The company completed its change of jurisdiction of incorporation on April 2, 2012, and we believe the transaction will help drive shareholder value through, number one, greater global access to expected increases in future free cash flow; number two, an increase in future cash flows through a significant reduction in our global tax rate over the long term, more than what we've done over the last 5 years, which was approximately 500 basis points; number three, enabled us to access $300 million of excess capital held internationally on our balance sheet during 2012. In summary, we delivered double-digit earnings and strong free cash flow growth and are firmly on track to deliver improved performance in 2013.
While we're investing to further strengthen our industry-leading portfolio, we're focused on 3 primary areas that will each contribute to substantially stronger free cash flow over the next several years: first, continued growth and operating margin improvement towards our long-term targets; second, declining uses of cash, primarily for pension and restructuring; third, greater capital flexibility and increased cash flow from a lower effective tax rate resulting from our redomicile to the U.K. Combined with a strong balance sheet and increased financial flexibility, we have positioned the firm for significant shareholder value creation.
With that, I'd like to turn the call back over to the operator for questions.
Operator
Our first question comes from Adam Klauber, William Blair.
Adam Klauber - William Blair & Company L.L.C., Research Division
In the Consulting segment, it sounded like Europe was somewhat weak.

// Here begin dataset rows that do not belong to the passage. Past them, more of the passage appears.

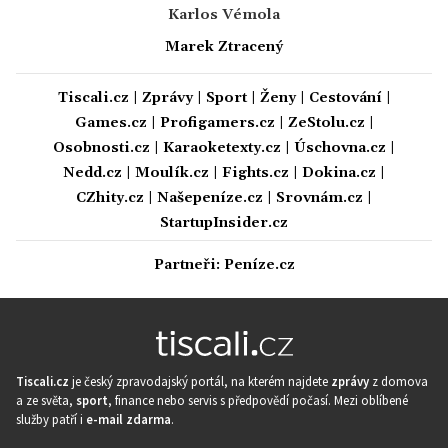
Karlos Vémola
Marek Ztracený
Tiscali.cz
|
Zprávy
|
Sport
|
Ženy
|
Cestování
|
Games.cz
|
Profigamers.cz
|
ZeStolu.cz
|
Osobnosti.cz
|
Karaoketexty.cz
|
Úschovna.cz
|
Nedd.cz
|
Moulík.cz
|
Fights.cz
|
Dokina.cz
|
CZhity.cz
|
Našepeníze.cz
|
Srovnám.cz
|
StartupInsider.cz
Partneři:
Peníze.cz
Tiscali.cz
je český zpravodajský portál, na kterém najdete
zprávy
z domova
a ze světa,
sport
, finance nebo servis s předpovědí počasí. Mezi oblíbené
služby patří i
e-mail zdarma
.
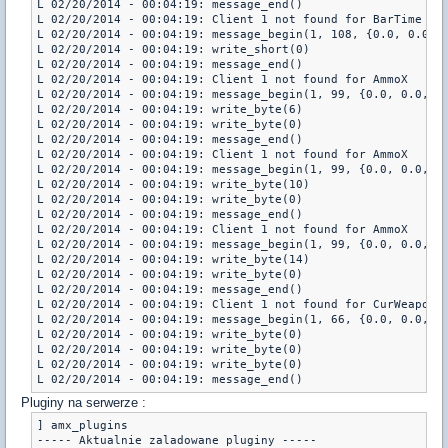
L 02/20/2014 - 00:04:19: message_end()

L 02/20/2014 - 00:04:19: Client 1 not found for BarTime

L 02/20/2014 - 00:04:19: message_begin(1, 108, {0.0, 0.0, 0
L 02/20/2014 - 00:04:19: write_short(0)

L 02/20/2014 - 00:04:19: message_end()

L 02/20/2014 - 00:04:19: Client 1 not found for AmmoX

L 02/20/2014 - 00:04:19: message_begin(1, 99, {0.0, 0.0, 0.
L 02/20/2014 - 00:04:19: write_byte(6)

L 02/20/2014 - 00:04:19: write_byte(0)

L 02/20/2014 - 00:04:19: message_end()

L 02/20/2014 - 00:04:19: Client 1 not found for AmmoX

L 02/20/2014 - 00:04:19: message_begin(1, 99, {0.0, 0.0, 0.
L 02/20/2014 - 00:04:19: write_byte(10)

L 02/20/2014 - 00:04:19: write_byte(0)

L 02/20/2014 - 00:04:19: message_end()

L 02/20/2014 - 00:04:19: Client 1 not found for AmmoX

L 02/20/2014 - 00:04:19: message_begin(1, 99, {0.0, 0.0, 0.
L 02/20/2014 - 00:04:19: write_byte(14)

L 02/20/2014 - 00:04:19: write_byte(0)

L 02/20/2014 - 00:04:19: message_end()

L 02/20/2014 - 00:04:19: Client 1 not found for CurWeapon

L 02/20/2014 - 00:04:19: message_begin(1, 66, {0.0, 0.0, 0.
L 02/20/2014 - 00:04:19: write_byte(0)

L 02/20/2014 - 00:04:19: write_byte(0)

L 02/20/2014 - 00:04:19: write_byte(0)

Pluginy na serwerze :
] amx_plugins

----- Aktualnie zaladowane pluginy -----
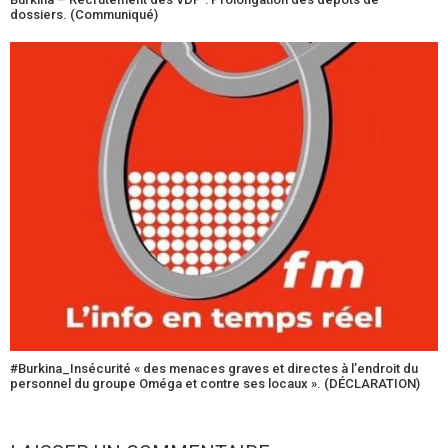
dossiers. (Communiqué)
#Burkina_Insécurité « des menaces graves et directes à l’endroit du
personnel du groupe Oméga et contre ses locaux ». (DÉCLARATION)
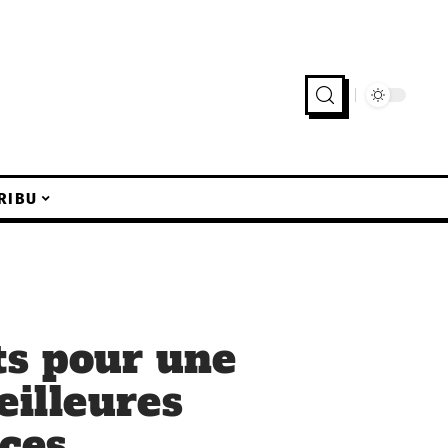
RIBU
ts pour une
eilleures
uces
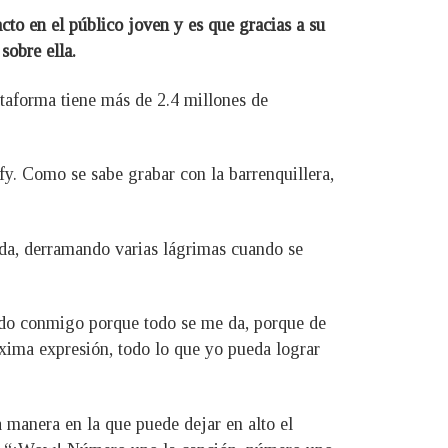
to en el público joven y es que gracias a su
sobre ella.
ataforma tiene más de 2.4 millones de
fy. Como se sabe grabar con la barrenquillera,
nada, derramando varias lágrimas cuando se
do conmigo porque todo se me da, porque de
xima expresión, todo lo que yo pueda lograr
a manera en la que puede dejar en alto el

What was the growth in the -- just the U.S.?
Gregory C. Case
We don't talk overall, Adam, sort of a specific region, but as we would describe is, net-net, expectations for the year continue to be exactly where they were as we left off last year, kind of low mid-single digits across the board for the year. U.S.
was stronger than Europe for obvious reasons when you think about discretionary spend and how clients are reacting under the current situations they're in. But the underlying programs we've put in place to build client retention and obtain new clients, strong in the U.S., strong in Europe, and obviously, the headwinds are a bit stronger in Europe than the U.S.
Adam Klauber - William Blair & Company L.L.C., Research Division
Okay. And then as far as the healthcare exchange, you mentioned that the pipeline for new potential clients is looking good.
After you signed up several large clients at the end of the year, did that really raise perception, I guess, number one? And number two, as we think about the year-end 2013 enrollment season, any -- I know you can't set a number on it, but is it possible to sign up materially more clients than you did at the end of 2012?
Gregory C. Case
Yes, if you step back and think about the exchanges overall, remember we've got a retiree exchange. Navigators has actually been in place and is working very, very well with a pipeline that's growing.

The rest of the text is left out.